Consejo de Derechos Humanos y Alimentación
Necesidad de ayudar a los pequeños productores
Misna 08/03/2010
“El desequilibrio de poder entre los pequeños productores agrarios y la gran industria agroalimentaria debe ser corregido”, advirtió Olivier de Schutter, relator de la ONU para el derecho a la alimentación, que presentó la semana pasada en Ginebra su segundo informe anual al Consejo de Derechos Humanos de la ONU, reunido en asamblea plenaria.
El informe de De Schutter subraya que en un mundo cada vez más globalizado, dominado por las grandes empresas transnacionales, los pequeños productores tienen acceso solamente a un número limitado de compradores y se encuentran en una posición injusta cuando deben tratar de obtener un precio justo en las negociaciones. Se trata de “una situación que explica en parte -según el relator- el por qué los campesinos en países en vías de desarrollo son el mayor grupo que sufre hambre en el mundo”.
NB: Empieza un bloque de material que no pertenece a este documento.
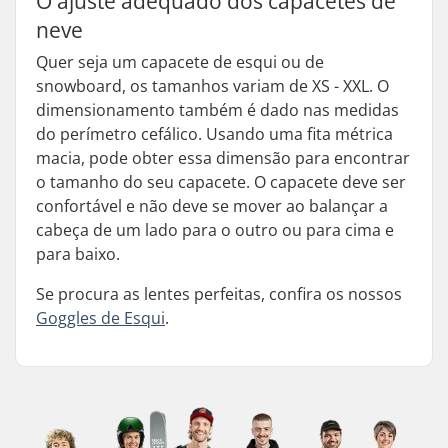
O ajuste adequado dos capacetes de
neve
Quer seja um capacete de esqui ou de
snowboard, os tamanhos variam de XS - XXL. O
dimensionamento também é dado nas medidas
do perímetro cefálico. Usando uma fita métrica
macia, pode obter essa dimensão para encontrar
o tamanho do seu capacete. O capacete deve ser
confortável e não deve se mover ao balançar a
cabeça de um lado para o outro ou para cima e
para baixo.
Se procura as lentes perfeitas, confira os nossos
Goggles de Esqui
.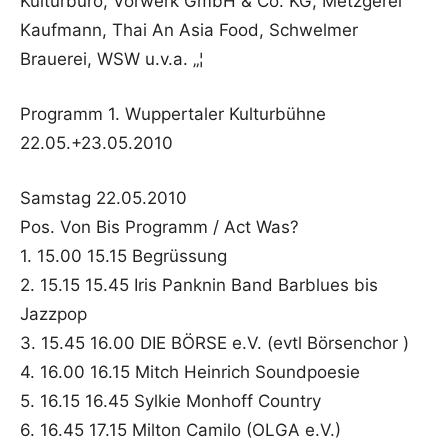
Kulturbüro, Vorwerk GmbH & Co. KG, Metzgerei
Kaufmann, Thai An Asia Food, Schwelmer
Brauerei, WSW u.v.a. „¦
Programm 1. Wuppertaler Kulturbühne
22.05.+23.05.2010
Samstag 22.05.2010
Pos. Von Bis Programm / Act Was?
1. 15.00 15.15 Begrüssung
2. 15.15 15.45 Iris Panknin Band Barblues bis
Jazzpop
3. 15.45 16.00 DIE BÖRSE e.V. (evtl Börsenchor )
4. 16.00 16.15 Mitch Heinrich Soundpoesie
5. 16.15 16.45 Sylkie Monhoff Country
6. 16.45 17.15 Milton Camilo (OLGA e.V.)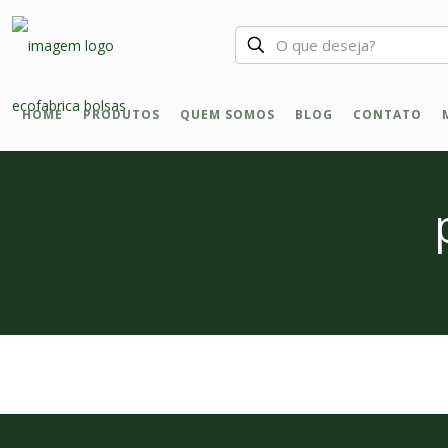
HOME
PRODUTOS
QUEM SOMOS
BLOG
CONTATO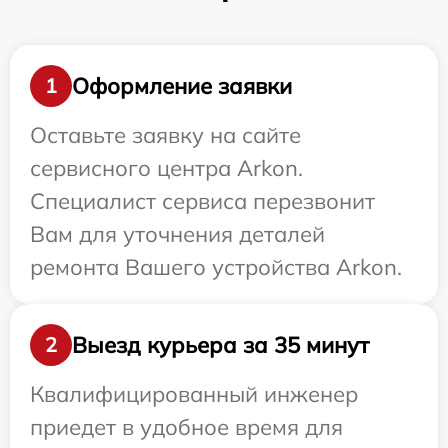
Оформление заявки
1
Оставьте заявку на сайте
сервисного центра Arkon.
Специалист сервиса перезвонит
Вам для уточнения деталей
ремонта Вашего устройства Arkon.
Выезд курьера за 35 минут
2
Квалифицированный инженер
приедет в удобное время для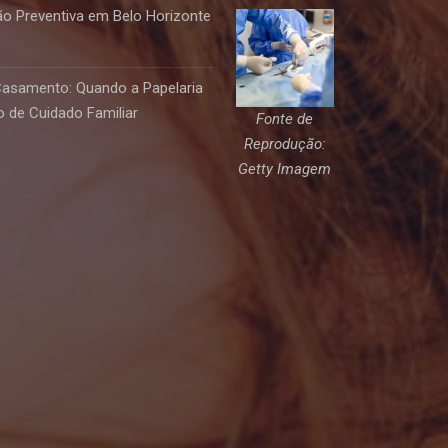
o Preventiva em Belo Horizonte
Casamento: Quando a Papelaria
 de Cuidado Familiar
Fonte de
Reprodução:
Getty Imagem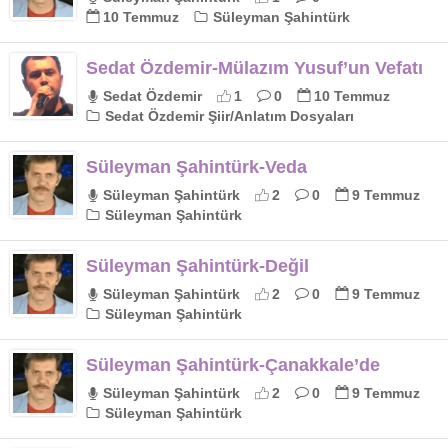
10 Temmuz
Süleyman Şahintürk
Sedat Özdemir-Mülazım Yusuf’un Vefatı
Sedat Özdemir
1
0
10 Temmuz
Sedat Özdemir Şiir/Anlatım Dosyaları
Süleyman Şahintürk-Veda
Süleyman Şahintürk
2
0
9 Temmuz
Süleyman Şahintürk
Süleyman Şahintürk-Değil
Süleyman Şahintürk
2
0
9 Temmuz
Süleyman Şahintürk
Süleyman Şahintürk-Çanakkale’de
Süleyman Şahintürk
2
0
9 Temmuz
Süleyman Şahintürk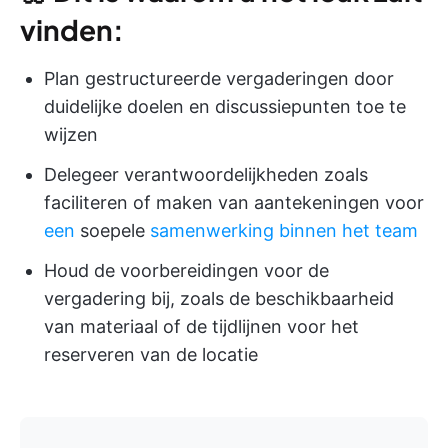
vinden:
Plan gestructureerde vergaderingen door
duidelijke doelen en discussiepunten toe te
wijzen
Delegeer verantwoordelijkheden zoals
faciliteren of maken van aantekeningen voor
een
soepele
samenwerking binnen het team
Houd de voorbereidingen voor de
vergadering bij, zoals de beschikbaarheid
van materiaal of de tijdlijnen voor het
reserveren van de locatie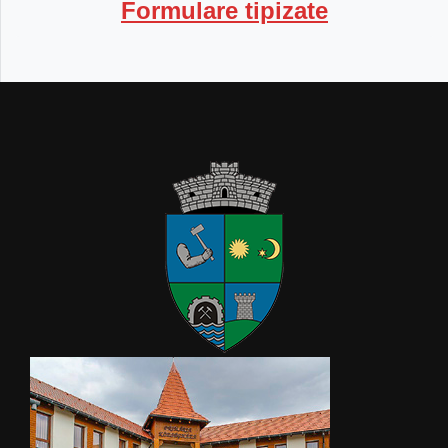
Formulare tipizate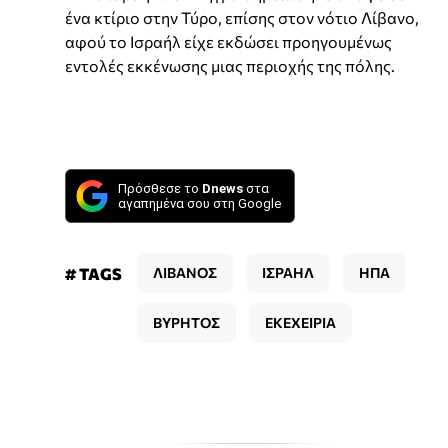
ένα κτίριο στην Τύρο, επίσης στον νότιο Λίβανο,
αφού το Ισραήλ είχε εκδώσει προηγουμένως
εντολές εκκένωσης μιας περιοχής της πόλης.
Πρόσθεσε το
Dnews
στα
αγαπημένα σου στη Google
# TAGS
ΛΙΒΑΝΟΣ
ΙΣΡΑΗΛ
ΗΠΑ
ΒΥΡΗΤΟΣ
ΕΚΕΧΕΙΡΙΑ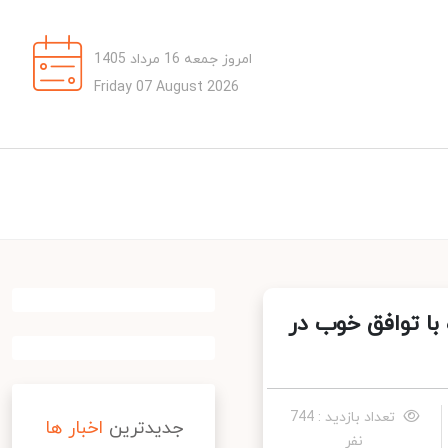
امروز جمعه 16 مرداد 1405
Friday 07 August 2026
با توافق خوب در
تعداد بازدید : 744
جدیدترین
اخبار ها
نفر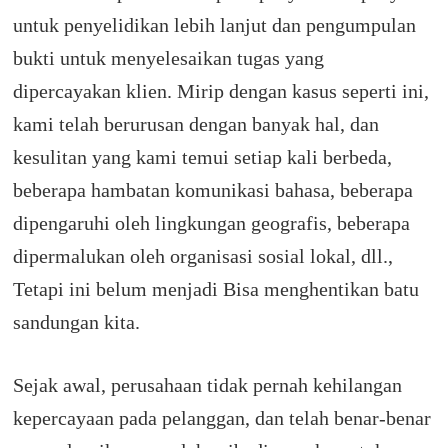
untuk penyelidikan lebih lanjut dan pengumpulan
bukti untuk menyelesaikan tugas yang
dipercayakan klien.
Mirip dengan kasus seperti ini,
kami telah berurusan dengan banyak hal, dan
kesulitan yang kami temui setiap kali berbeda,
beberapa hambatan komunikasi bahasa, beberapa
dipengaruhi oleh lingkungan geografis, beberapa
dipermalukan oleh organisasi sosial lokal, dll.,
Tetapi ini belum menjadi Bisa menghentikan batu
sandungan kita.
Sejak awal, perusahaan tidak pernah kehilangan
kepercayaan pada pelanggan, dan telah benar-benar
En el planeta hay 450 millones de trabajadores agropecuarios en relación de dependencia, lo que constituye el 40% de la población rural activa. “En este sector, los derechos fundamentales de los trabajadores son frecuentemente violados” escribe el profesor belga en su informe, y precisa que solamente el 20% de los trabajadores rurales tiene una protección social básica, y que el 70% de los menores que trabajan en este sector, unos 132 millones de niños y niñas, tienen entre 5 y 14 años.
“La servidumbre, consecuencia de la debilidad, se perpetúa de una generación a otra. Gran parte del trabajo dependiente no se encuentra en el sector moderno, y las legislaciones nacionales no permiten garantizar el derecho a un salario mínimo, ni proteger a las mujeres de la discriminación”, sigue diciendo el documento.
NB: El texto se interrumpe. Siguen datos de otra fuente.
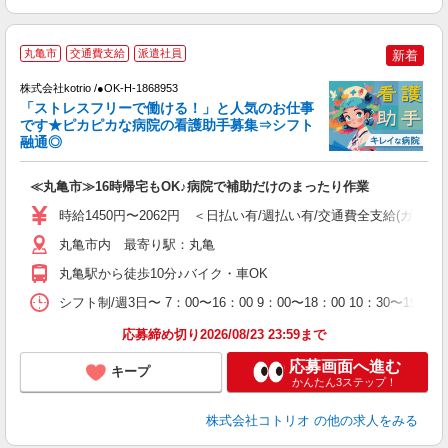
丸亀市
交通費支給
派遣社員
新着
株式会社kotrio /●OK-H-1868953
活
「ストレスフリーで働ける！」と人気のお仕事
です★ピカピカな病院の看護助手募集⇒シフト
女
融通◎
ド
活
≪丸亀市≫16時帰宅もOK♪病院で補助だけのまったり作業
ル
自
時給1450円〜2062円 ＜日払い有/週払い有/交通費全支給(ガソリ
役
丸亀市内 最寄り駅：丸亀
丸亀駅から徒歩10分♪バイク・車OK
シフト制/週3日〜 7：00〜16：00 9：00〜18：00 10：30
応募締め切り2026/08/23 23:59まで
応募画面へ進む
キープ
かんたん3ステップ！
株式会社コトリオ
の他の求人をみる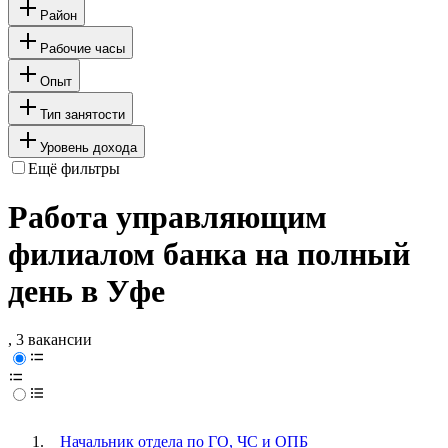
Район
Рабочие часы
Опыт
Тип занятости
Уровень дохода
Ещё фильтры
Работа управляющим
филиалом банка на полный
день в Уфе
, 3 вакансии
Начальник отдела по ГО, ЧС и ОПБ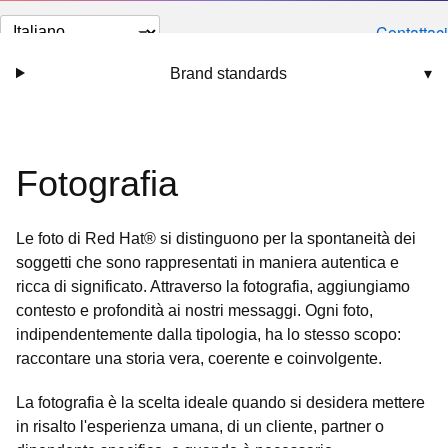
Cambia
Contattaci
lingua
Brand standards
▾
Fotografia
Le foto di Red Hat® si distinguono per la spontaneità dei
soggetti che sono rappresentati in maniera autentica e
ricca di significato. Attraverso la fotografia, aggiungiamo
contesto e profondità ai nostri messaggi. Ogni foto,
indipendentemente dalla tipologia, ha lo stesso scopo:
raccontare una storia vera, coerente e coinvolgente.
La fotografia è la scelta ideale quando si desidera mettere
in risalto l'esperienza umana, di un cliente, partner o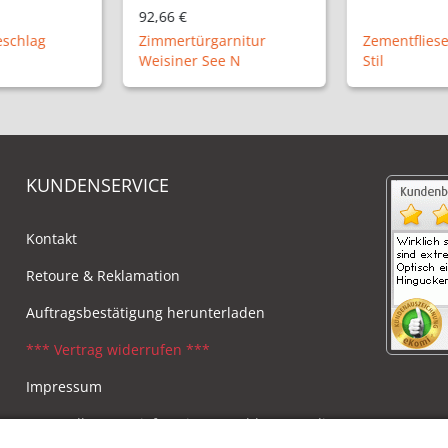
117,50 €
rnitur
Zementfliesen im floralen
Wohnungstür
e N
Stil
Kesselsee P
KUNDENSERVICE
Kontakt
Retoure & Reklamation
Auftragsbestätigung herunterladen
*** Vertrag widerrufen ***
Impressum
Versandkosten, Lieferzeiten & Zahlungsmodi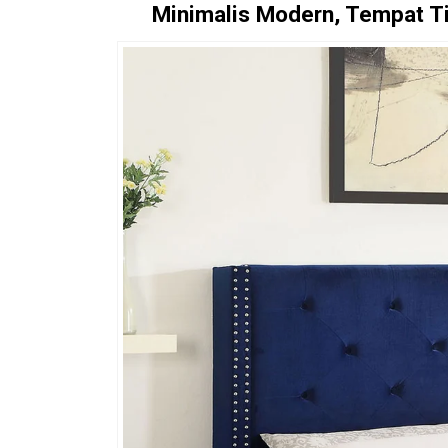
Minimalis Modern, Tempat Ti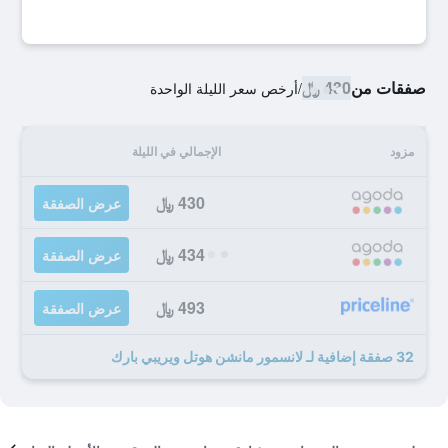
صفقات من
430 ﷼
/
أرخص سعر الليلة الواحدة
مزود
الإجمالي في الليلة
430 ﷼
عرض الصفقة
434 ﷼
عرض الصفقة
493 ﷼
عرض الصفقة
32 صفقة إضافية لـ لانسمور مانشن هوتل ويريبي بارك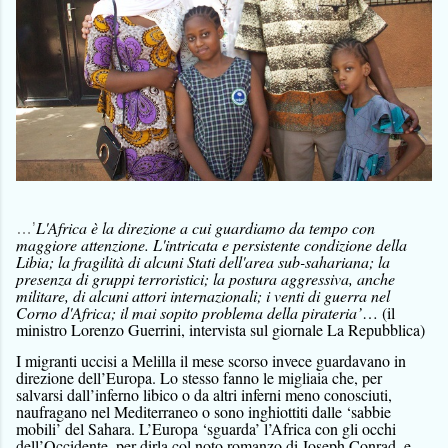
L'Africa è la direzione a cui guardiamo da tempo con
…’
maggiore attenzione. L'intricata e persistente condizione della
Libia; la fragilità di alcuni Stati dell'area sub-sahariana; la
presenza di gruppi terroristici; la postura aggressiva, anche
militare, di alcuni attori internazionali; i venti di guerra nel
Corno d'Africa; il mai sopito problema della pirateria’
… (il
ministro Lorenzo Guerrini, intervista sul giornale La Repubblica)
I migranti uccisi a Melilla il mese scorso invece guardavano in
direzione dell’Europa. Lo stesso fanno le migliaia che, per
salvarsi dall’inferno libico o da altri inferni meno conosciuti,
naufragano nel Mediterraneo o sono inghiottiti dalle ‘sabbie
mobili’ del Sahara. L’Europa ‘sguarda’ l’Africa con gli occhi
dell’Occidente, per dirla col noto romanzo di Joseph Conrad, e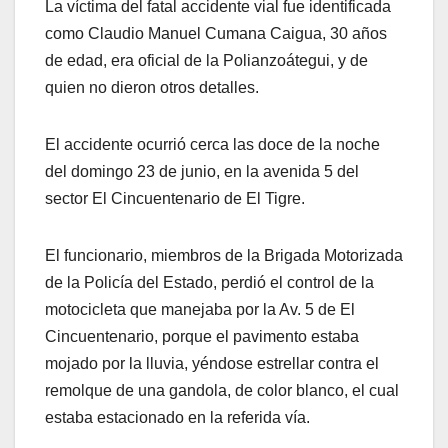
La víctima del fatal accidente vial fue identificada
como Claudio Manuel Cumana Caigua, 30 años
de edad, era oficial de la Polianzoátegui, y de
quien no dieron otros detalles.
El accidente ocurrió cerca las doce de la noche
del domingo 23 de junio, en la avenida 5 del
sector El Cincuentenario de El Tigre.
El funcionario, miembros de la Brigada Motorizada
de la Policía del Estado, perdió el control de la
motocicleta que manejaba por la Av. 5 de El
Cincuentenario, porque el pavimento estaba
mojado por la lluvia, yéndose estrellar contra el
remolque de una gandola, de color blanco, el cual
estaba estacionado en la referida vía.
La principal recomendación del relator de la ONU invita a los gobiernos a brindar mayor apoyo a los pequeños productores y a alentar a las sociedades a modificar sus políticas en materia de precios y normativas. Por ejemplo, podrían “apoyar la creación de cooperativas agrícolas”, permitiéndoles vender sus productos a precios competitivos.
Según De Schutter, también es necesario revisar algunas reglas de competencia en los mercados que, en la situación actual, debilitan a los pequeños productores.